Discipline

This is a tough topic. 

When Larry was first diagnosed I consulted a friend who’s son had been through our journey and was thriving, how did she handle discipline? She simply answered, we didn’t. 

 It is so hard when you have a child on daily chemo with crazy side effects: sleepless nights, no eating, eating like crazy, bed wetting, foot pain, foot and hand numbness, and emotions that run the range from crying to anger to fear.

Then when they do something that warrants discipline……….you debate is this the chemo, side effect, manipulation, or actually disobedience. 

 Jeff and I have struggled with seeing the difference and we do believe in continuing to support those things that regardless of your circumstances you need to show respect and honor those in your family. 

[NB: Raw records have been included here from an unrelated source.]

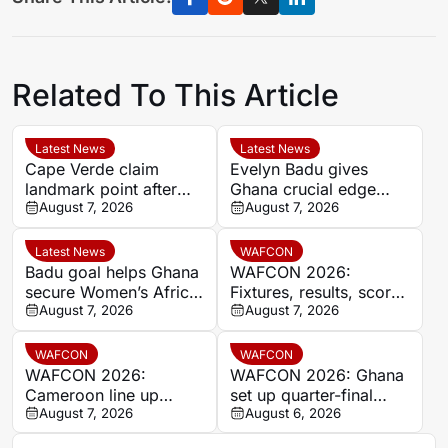
Related To This Article
Latest News
Latest News
Cape Verde claim
Evelyn Badu gives
landmark point after
Ghana crucial edge
holding Cameroon in
August 7, 2026
against Mali before the
August 7, 2026
Women’s Africa Cup of
break
Nations
Latest News
WAFCON
Badu goal helps Ghana
WAFCON 2026:
secure Women’s Africa
Fixtures, results, scores
Cup of Nations quarter-
August 7, 2026
and standings
August 7, 2026
final place despite Mali
stalemate
WAFCON
WAFCON
WAFCON 2026:
WAFCON 2026: Ghana
Cameroon line up
set up quarter-final
quarter-final clash with
August 7, 2026
date with Malawi after
August 6, 2026
Nigeria after Cape
Mali stalemate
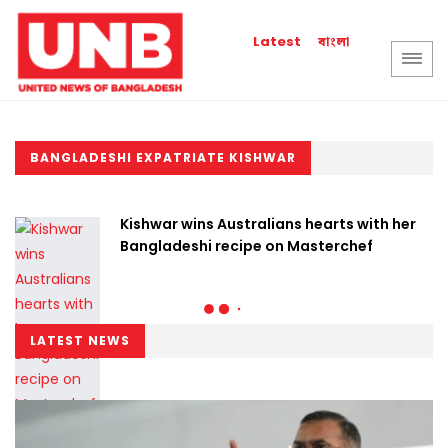
বাংলা
Latest
BANGLADESHI EXPATRIATE KISHWAR
Kishwar wins Australians hearts with her
Bangladeshi recipe on Masterchef
LATEST NEWS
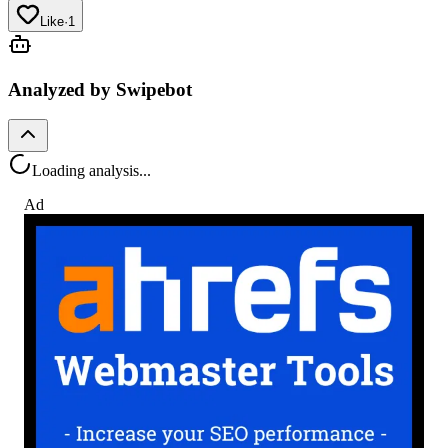
Like
·
1
Analyzed by Swipebot
Loading analysis...
Ad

 Recently however as I see friends children fighting for their  lives, literally, and I am scolding mine for not making his bed, or picking up his things, or not putting a napkin in his lap……I am sobbing as I think that if he were not here anymore who cares about those things. 

 We raise our children believing they will be around long after we are gone thus we want them to have good manners, good behavior, strong beliefs, strong ethics, strong convictions, get along with others and have fun.

With the burden of not knowing or the fear that this might not come to pass I struggle with the discipline when really I just want to hug, laugh, smile, joke, run, play, and laugh and hug some more.